Advertisement

SAIC Shares Rise 21% in Trading Debut

Share
From the Associated Press

Shares of San Diego-based defense services contractor SAIC added more than 21% on Friday in the company’s trading debut.

SAIC, one of the nation’s largest employee-owned companies, priced its 75-million-share initial public offering at $15 a share, for a total value of $1.125 billion. Its underwriters, Morgan Stanley and Bear Stearns Cos., have the option to buy an additional 11.25 million shares.

The stock, listed on the New York Stock Exchange under the symbol SAI, closed at $18.18 after earlier reaching $18.39.

Advertisement

The company, formerly known as Science Applications International Corp., also said it was paying a $2.45-billion special dividend to its employee owners, funded largely by cash on hand before the offering. The IPO shares are not eligible for the dividend.

SAIC has said cash remaining after the dividend payment and borrowing capacity under its credit facility “will be used for general corporate purposes, including working capital, capital spending, internal growth initiatives and possible investments in, or acquisitions of, complementary businesses, services or technologies,” according to a filing last week with the Securities and Exchange Commission.

The company has been profitable each of its 37 years and performs some of the U.S. government’s most sensitive security work. Its competitors represent the Pentagon’s top contractors, including Lockheed Martin Corp., Boeing Co. and Raytheon Co.

“They’re right up there in terms of the competitive landscape and from a strategic standpoint, obviously they have a solid position,” said Peter Arment, an analyst at JSA Research Inc. in Newport, R.I. Arment said he expected SAIC shares to be about $20 by year’s end.

SAIC has been employee-owned since it was founded in 1969. Employees will keep a class of preferred stock with 10 votes a share, compared with one vote a share for the public stock.

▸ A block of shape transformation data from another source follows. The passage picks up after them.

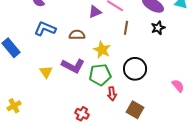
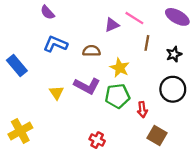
black star: (158, 28) -> (174, 54), moved
black circle: (135, 69) -> (173, 89), moved
red arrow: (112, 94) -> (142, 110), moved
yellow cross: (14, 106) -> (20, 131), size x1.5

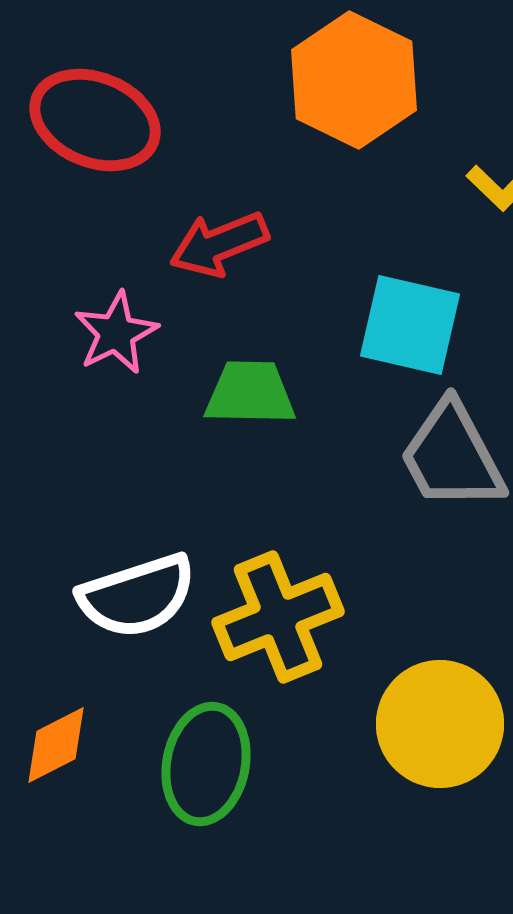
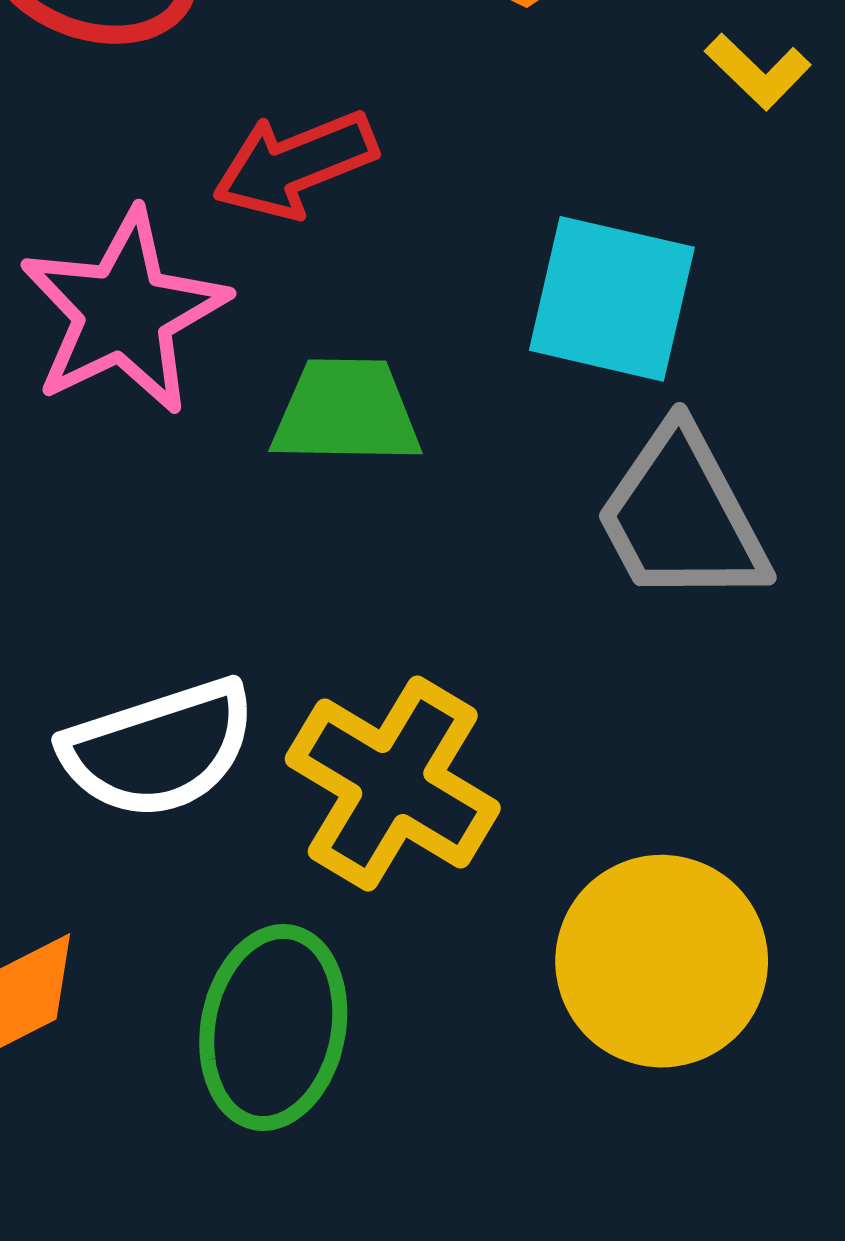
pink star: (116, 333) -> (124, 312), size x1.5
yellow cross: (278, 617) -> (393, 784), turned -37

Chief Executive Kenneth Dahlberg, who owns 335,927 shares and joined the company in 2003 from General Dynamics Corp., has said SAIC was going public because it wanted to stop bleeding cash to buy stock.

Advertisement

SAIC spent $2.4 billion in the last five years to purchase stock from employees, who can buy and sell shares once every three months at a price determined by a company auditor.